What to produce: Every entry gets copied exactly. No images go into the copy.

=== Section Start ===

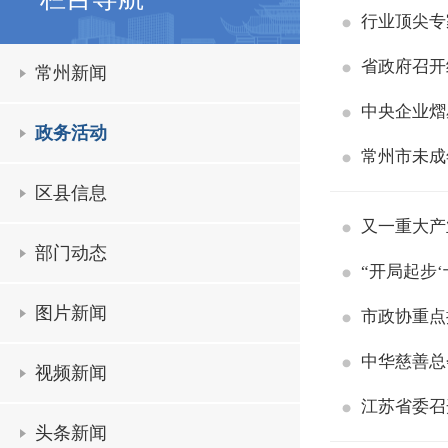
行业顶尖专
省政府召开
常州新闻
中央企业熠
政务活动
常州市未成
区县信息
又一重大产
部门动态
“开局起步
图片新闻
市政协重点
中华慈善总
视频新闻
江苏省委召
头条新闻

=== Section End ===

Answer space:
行业顶尖专
省政府召开
常州新闻
中央企业熠
政务活动
常州市未成
区县信息
又一重大产
部门动态
“开局起步
图片新闻
市政协重点
中华慈善总
视频新闻
江苏省委召
头条新闻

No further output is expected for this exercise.